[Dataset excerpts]
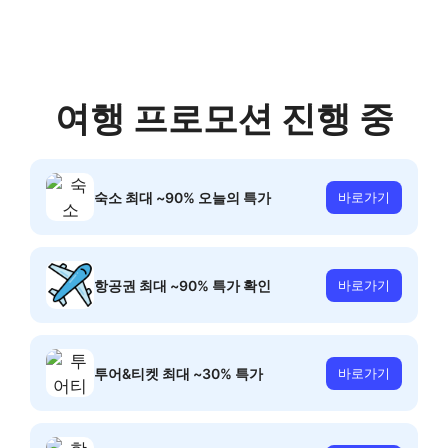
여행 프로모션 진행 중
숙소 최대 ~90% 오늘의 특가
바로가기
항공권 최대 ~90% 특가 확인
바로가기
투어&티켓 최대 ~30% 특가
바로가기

--

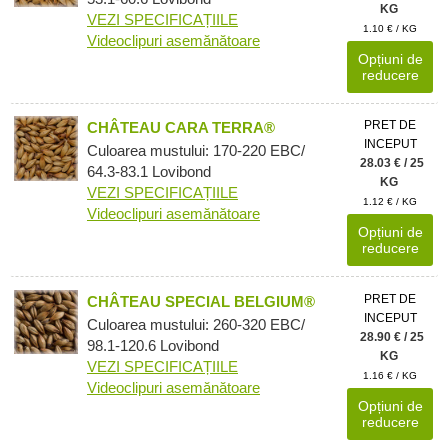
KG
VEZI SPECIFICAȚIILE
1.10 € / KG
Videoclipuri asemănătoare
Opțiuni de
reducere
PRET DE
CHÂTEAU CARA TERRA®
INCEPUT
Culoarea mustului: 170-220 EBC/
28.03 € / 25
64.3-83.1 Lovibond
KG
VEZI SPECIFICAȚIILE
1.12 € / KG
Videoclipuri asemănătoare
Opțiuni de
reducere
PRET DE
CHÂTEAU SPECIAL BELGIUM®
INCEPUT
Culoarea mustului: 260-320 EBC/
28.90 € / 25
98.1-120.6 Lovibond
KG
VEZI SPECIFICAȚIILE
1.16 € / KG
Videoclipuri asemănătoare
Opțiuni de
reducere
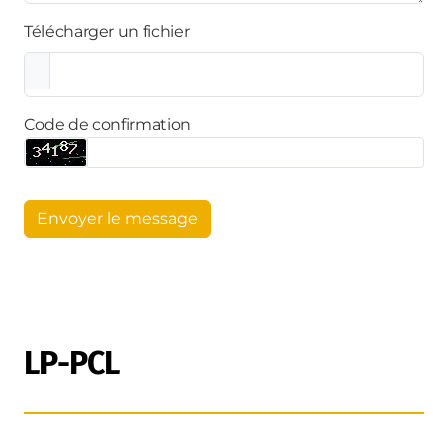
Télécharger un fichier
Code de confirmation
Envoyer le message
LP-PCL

Your assignment
Go through the records line by line and give the number of lines with the string "mustului" in them, stating nothing else.

Answer space
2